> [Task statement]:
Using the data below, work out how many lines contain "desempenho", and report only that number.

-------- Exercise material

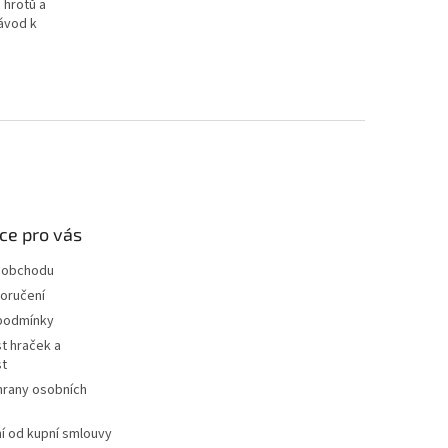
 hrotů a
Návod k
ce pro vás
 obchodu
oručení
podmínky
t hraček a
st
hrany osobních
 od kupní smlouvy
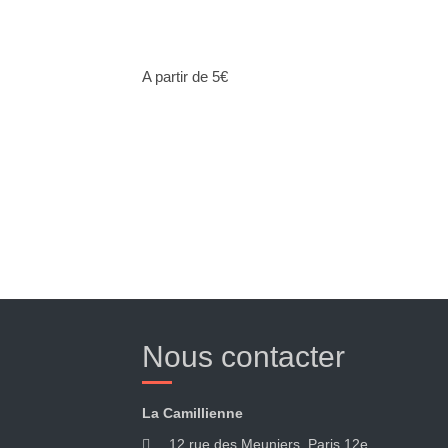
A partir de 5€
Nous contacter
La Camillienne
12 rue des Meuniers, Paris 12e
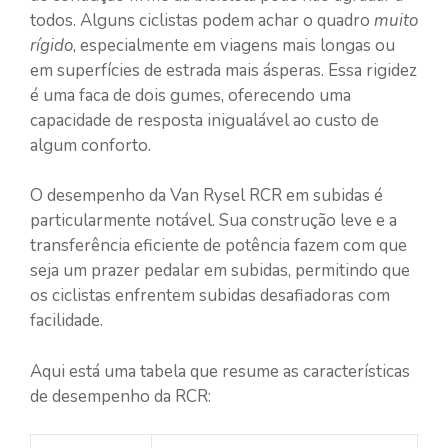
todos. Alguns ciclistas podem achar o quadro
muito
rígido
, especialmente em viagens mais longas ou
em superfícies de estrada mais ásperas. Essa rigidez
é uma faca de dois gumes, oferecendo uma
capacidade de resposta inigualável ao custo de
algum conforto.
O desempenho da Van Rysel RCR em subidas é
particularmente notável. Sua construção leve e a
transferência eficiente de potência fazem com que
seja um prazer pedalar em subidas, permitindo que
os ciclistas enfrentem subidas desafiadoras com
facilidade.
Aqui está uma tabela que resume as características
de desempenho da RCR:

----------------

> [Solution to the problem]:
2